"""

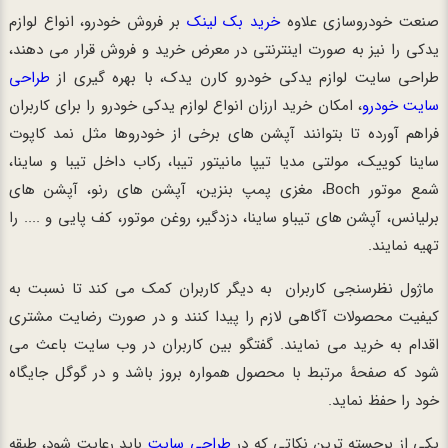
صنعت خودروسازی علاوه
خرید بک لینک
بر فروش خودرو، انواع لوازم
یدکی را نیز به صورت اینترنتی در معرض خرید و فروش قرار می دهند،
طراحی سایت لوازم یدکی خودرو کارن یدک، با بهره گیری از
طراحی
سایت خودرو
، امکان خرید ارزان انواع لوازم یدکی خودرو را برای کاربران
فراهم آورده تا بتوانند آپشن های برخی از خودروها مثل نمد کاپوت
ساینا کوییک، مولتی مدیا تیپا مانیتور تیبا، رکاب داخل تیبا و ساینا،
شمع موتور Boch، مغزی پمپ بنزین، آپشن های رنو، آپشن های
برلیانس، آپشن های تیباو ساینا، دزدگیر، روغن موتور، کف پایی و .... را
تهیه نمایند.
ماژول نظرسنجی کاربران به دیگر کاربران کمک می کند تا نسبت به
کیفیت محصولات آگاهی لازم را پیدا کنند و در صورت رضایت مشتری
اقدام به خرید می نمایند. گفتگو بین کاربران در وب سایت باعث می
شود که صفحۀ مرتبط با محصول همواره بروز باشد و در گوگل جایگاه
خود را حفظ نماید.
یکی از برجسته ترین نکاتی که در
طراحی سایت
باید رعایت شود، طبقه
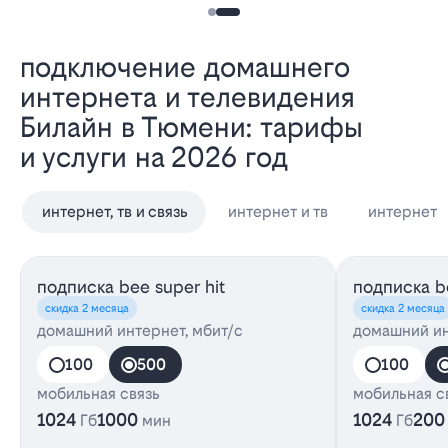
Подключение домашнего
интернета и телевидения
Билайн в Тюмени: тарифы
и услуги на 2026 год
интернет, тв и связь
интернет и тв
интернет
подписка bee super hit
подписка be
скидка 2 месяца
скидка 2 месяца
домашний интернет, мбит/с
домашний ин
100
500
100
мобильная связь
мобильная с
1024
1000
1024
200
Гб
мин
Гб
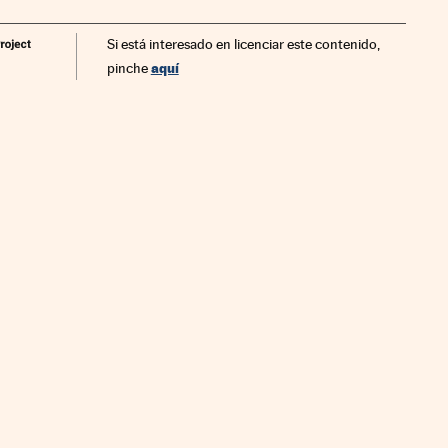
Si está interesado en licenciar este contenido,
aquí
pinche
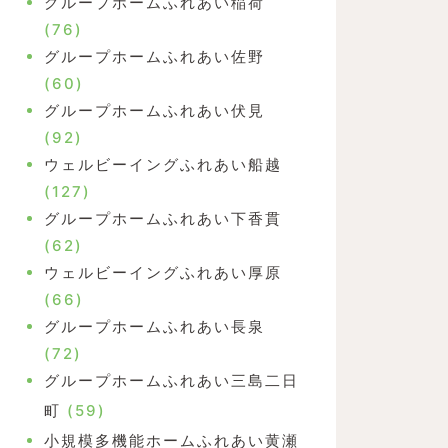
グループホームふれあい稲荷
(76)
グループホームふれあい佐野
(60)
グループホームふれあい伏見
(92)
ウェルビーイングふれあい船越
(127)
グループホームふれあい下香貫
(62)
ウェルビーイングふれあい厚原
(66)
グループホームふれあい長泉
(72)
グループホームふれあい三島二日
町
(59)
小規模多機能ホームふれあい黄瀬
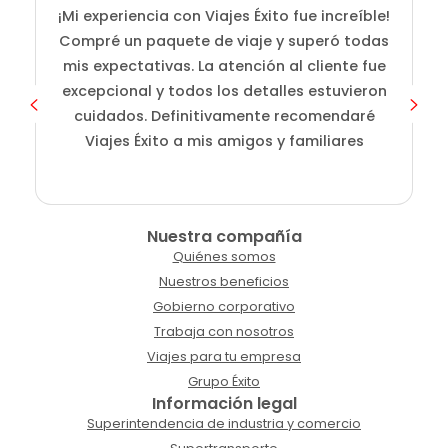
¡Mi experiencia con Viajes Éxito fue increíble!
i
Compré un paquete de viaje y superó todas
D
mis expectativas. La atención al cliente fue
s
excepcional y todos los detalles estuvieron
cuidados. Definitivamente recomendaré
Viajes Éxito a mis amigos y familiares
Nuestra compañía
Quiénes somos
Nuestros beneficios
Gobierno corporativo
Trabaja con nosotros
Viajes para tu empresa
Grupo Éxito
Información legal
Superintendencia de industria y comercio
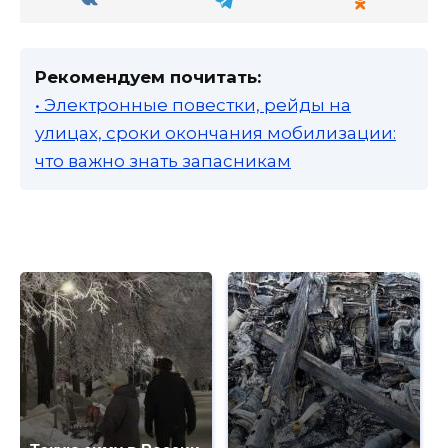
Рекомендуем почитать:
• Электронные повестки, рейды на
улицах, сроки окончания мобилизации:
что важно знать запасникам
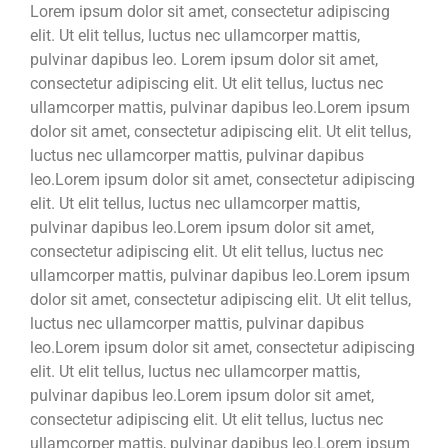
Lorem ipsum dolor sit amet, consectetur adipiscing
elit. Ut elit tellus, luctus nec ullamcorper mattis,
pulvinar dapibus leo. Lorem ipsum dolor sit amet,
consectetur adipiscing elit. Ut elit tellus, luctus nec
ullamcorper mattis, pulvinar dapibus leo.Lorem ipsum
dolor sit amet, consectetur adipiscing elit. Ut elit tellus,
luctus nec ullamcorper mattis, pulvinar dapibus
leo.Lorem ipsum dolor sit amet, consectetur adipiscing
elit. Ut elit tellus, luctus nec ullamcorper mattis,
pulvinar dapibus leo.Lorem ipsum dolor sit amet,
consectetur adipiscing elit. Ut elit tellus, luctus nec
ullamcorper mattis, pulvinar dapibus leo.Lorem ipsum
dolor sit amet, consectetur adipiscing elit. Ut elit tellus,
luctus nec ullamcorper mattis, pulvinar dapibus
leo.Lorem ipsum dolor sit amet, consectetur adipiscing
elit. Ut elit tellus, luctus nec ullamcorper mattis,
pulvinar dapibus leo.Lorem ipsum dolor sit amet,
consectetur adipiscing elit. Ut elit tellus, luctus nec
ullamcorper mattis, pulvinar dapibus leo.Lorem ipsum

"""

§ Task details
The pictures should not be reproduced; quote all of the other material exactly.

§ Solution for this task
صنعت خودروسازی علاوه
خرید بک لینک
بر فروش خودرو، انواع لوازم
یدکی را نیز به صورت اینترنتی در معرض خرید و فروش قرار می دهند،
طراحی سایت لوازم یدکی خودرو کارن یدک، با بهره گیری از
طراحی
سایت خودرو
، امکان خرید ارزان انواع لوازم یدکی خودرو را برای کاربران
فراهم آورده تا بتوانند آپشن های برخی از خودروها مثل نمد کاپوت
ساینا کوییک، مولتی مدیا تیپا مانیتور تیبا، رکاب داخل تیبا و ساینا،
شمع موتور Boch، مغزی پمپ بنزین، آپشن های رنو، آپشن های
برلیانس، آپشن های تیباو ساینا، دزدگیر، روغن موتور، کف پایی و .... را
تهیه نمایند.
ماژول نظرسنجی کاربران به دیگر کاربران کمک می کند تا نسبت به
کیفیت محصولات آگاهی لازم را پیدا کنند و در صورت رضایت مشتری
اقدام به خرید می نمایند. گفتگو بین کاربران در وب سایت باعث می
شود که صفحۀ مرتبط با محصول همواره بروز باشد و در گوگل جایگاه
خود را حفظ نماید.
یکی از برجسته ترین نکاتی که در
طراحی سایت
باید رعایت شود، طبقه
Подключение домашнего
интернета и телевидения
Билайн в Тюмени: тарифы
и услуги на 2026 год
интернет, тв и связь
интернет и тв
интернет
подписка bee super hit
подписка be
скидка 2 месяца
скидка 2 месяца
домашний интернет, мбит/с
домашний ин
100
500
100
мобильная связь
мобильная с
1024
1000
1024
200
Гб
мин
Гб
Si está interesado en licenciar este contenido,
aquí
pinche
グループホームふれあい稲荷
(76)
グループホームふれあい佐野
(60)
グループホームふれあい伏見
(92)
ウェルビーイングふれあい船越
(127)
グループホームふれあい下香貫
(62)
ウェルビーイングふれあい厚原
(66)
グループホームふれあい長泉
(72)
グループホームふれあい三島二日
町
(59)
小規模多機能ホームふれあい黄瀬
¡Mi experiencia con Viajes Éxito fue increíble!
i
Compré un paquete de viaje y superó todas
D
mis expectativas. La atención al cliente fue
s
excepcional y todos los detalles estuvieron
cuidados. Definitivamente recomendaré
Viajes Éxito a mis amigos y familiares
Nuestra compañía
Quiénes somos
Nuestros beneficios
Gobierno corporativo
Trabaja con nosotros
Viajes para tu empresa
Grupo Éxito
Información legal
Superintendencia de industria y comercio
Рекомендуем почитать:
• Электронные повестки, рейды на
улицах, сроки окончания мобилизации:
что важно знать запасникам
Lorem ipsum dolor sit amet, consectetur adipiscing
elit. Ut elit tellus, luctus nec ullamcorper mattis,
pulvinar dapibus leo. Lorem ipsum dolor sit amet,
consectetur adipiscing elit. Ut elit tellus, luctus nec
ullamcorper mattis, pulvinar dapibus leo.Lorem ipsum
dolor sit amet, consectetur adipiscing elit. Ut elit tellus,
luctus nec ullamcorper mattis, pulvinar dapibus
leo.Lorem ipsum dolor sit amet, consectetur adipiscing
elit. Ut elit tellus, luctus nec ullamcorper mattis,
pulvinar dapibus leo.Lorem ipsum dolor sit amet,
consectetur adipiscing elit. Ut elit tellus, luctus nec
ullamcorper mattis, pulvinar dapibus leo.Lorem ipsum
dolor sit amet, consectetur adipiscing elit. Ut elit tellus,
luctus nec ullamcorper mattis, pulvinar dapibus
leo.Lorem ipsum dolor sit amet, consectetur adipiscing
elit. Ut elit tellus, luctus nec ullamcorper mattis,
pulvinar dapibus leo.Lorem ipsum dolor sit amet,
consectetur adipiscing elit. Ut elit tellus, luctus nec
ullamcorper mattis, pulvinar dapibus leo.Lorem ipsum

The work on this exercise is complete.